A Valkyrie in battle mode. Damn.

She loaded the bolt onto the bow then pulled a pistol from a shoulder holster.

“What the hell are you doing?” Asa asked her, stepping closer.

“I’m protecting you. Or Adina. I don’t know.”

Meanwhile, the wolves were going at it, and they were close to evenly matched, but Omar’s yellow-eyed beast seemed to get more hits in. Red Eyes slid out from beneath Yellow Eyes and lunged toward Adina.

“I told you—” Adina screamed at Omar’s wolf. “I told you you’d get me killed!”

Asa sprung in front of her, put both arms up, and guided her backward while he faced his own wolf.

The wolf glared red at him, snarled, saliva dripping down.

Adina shouted a series of unintelligible—foreign?—words then raised her arms. She cast a spell in front of her, a shield that pushed Asa away. She resumed bellowing at Omar’s wolf. “I can’t keep this up indefinitely. Do something before that wolf kills me!”

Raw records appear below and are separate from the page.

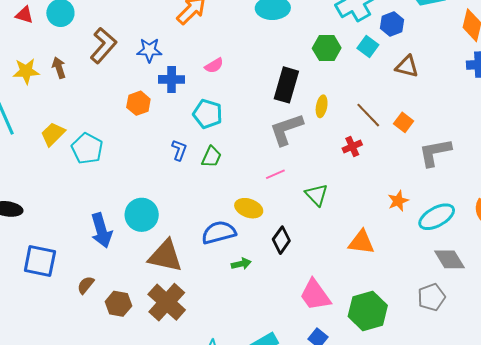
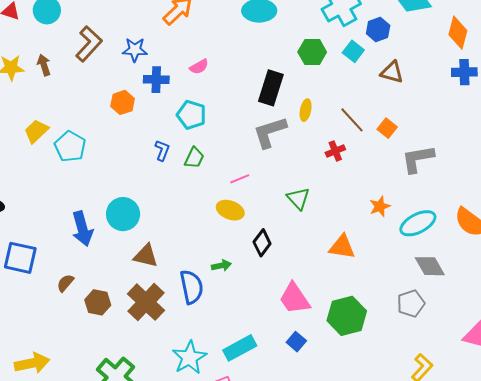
pink line: (275, 174) -> (240, 179), moved
blue semicircle: (219, 232) -> (192, 287), moved, turned 92
brown triangle: (165, 256) -> (146, 256), size x0.7

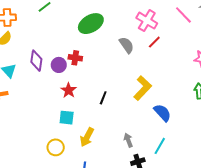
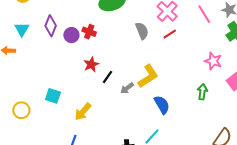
red star: (69, 90) -> (91, 64), moved
cyan square: (67, 118) -> (53, 96), moved
gray arrow: (128, 140) -> (127, 88), moved, turned -120
yellow circle: (56, 147) -> (21, 110), moved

Red Eyes had turned around and was once more engaged with Omar’s wolf. Blood splattered, teeth gnashed, claws swiped.

Asa watched, unsure what his role was to be, not knowing if he was to intervene or not. When his wolf fell to the floor, now slippery with blood, Omar’s wolf lowered his head, canines aimed for his opponent’s neck. Asa wasn’t sure what impulse took over, but suddenly, he found himself leaping forward, instinctively shouldering the yellow-eyed Ancient wolf aside and laying on his own wolf’s body to protect him.

Red Eyes was unmoving, and as far as Asa could tell, not breathing.

The door was flung open.

Magnus strode in, completely vamped out, fangs fully descended, eyes red, as red as Asa’s wolf’s.

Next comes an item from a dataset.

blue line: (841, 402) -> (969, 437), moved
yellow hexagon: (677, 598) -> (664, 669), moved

Four witches in black robes followed him in.

“You dare?” Magnus’s voice was accompanied by a hiss. “You dare!” He took in the scene before him, but his anger was concentrated on the yellow-eyed dire wolf. “He is my son.”

An excruciating creaking sound filled the room, Omar’s wolf’s head began to narrow, to shorten, his shoulders broadened, his arms thickened. Sinew stretched and snapped. Muscles thickened, bones rearranged.

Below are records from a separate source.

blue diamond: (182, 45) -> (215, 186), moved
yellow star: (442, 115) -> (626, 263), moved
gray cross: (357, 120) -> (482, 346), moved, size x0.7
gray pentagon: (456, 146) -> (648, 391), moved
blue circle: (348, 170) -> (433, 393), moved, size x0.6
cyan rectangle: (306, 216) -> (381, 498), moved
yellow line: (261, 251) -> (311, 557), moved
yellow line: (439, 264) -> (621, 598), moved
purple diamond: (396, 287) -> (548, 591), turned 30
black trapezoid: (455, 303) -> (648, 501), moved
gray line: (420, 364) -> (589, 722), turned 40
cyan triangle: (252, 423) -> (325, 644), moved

Omar was human once more. He dropped to one knee and picked something up off the floor, tucked it into his pocket, then stood proud before the leaner, taller vampire. “And he is my grandson. This was done for his own good.”

Asa couldn’t concentrate on what they were saying. His full attention was on the wolf. Its chest was still. He turned his face toward Emme. “I think he’s dead,” he whispered, his heart breaking. He couldn’t live without his wolf. Even if his wolf had spent the last few years trying to kill him, the idea of losing him was unfathomable. “I got you,” he told the wolf, though really, he didn’t feel he had him at all. Asa was lost.

The few newly arrived witches clustered around Adina, all with raised hands, weaving them in and around one another’s arms.

Chanting filled the room.

“What are they doing?” Emma asked Omar.

He didn’t answer. Instead, he moved closer to Magnus.

“Use my energy,” Magnus told the witches. “And his, too.” He pointed at Omar.

Emma leaned into to Asa, put her hand on his back, her other hand on the wolf’s fur. “Let me do CPR on him. I don’t think he’s breathing.”

Suddenly, she was jerked back from Asa.

He put a hand out for her, but she was beyond his reach.

And getting farther and farther, going down a tunnel, drawing to a pinpoint of light.

 

 

Chapter Twenty

 

 

“Let me go.” Emme shouldered her pistol and shoved at Omar but couldn’t budge the Ancient.

He held her fast, keeping her from helping Asa. From touching the wolf.

“You can’t help him,” Omar cautioned. “They’re rebinding their souls. The witches are putting him and his wolf back together. If you’re touching them, you will cause a fissure in the spell.”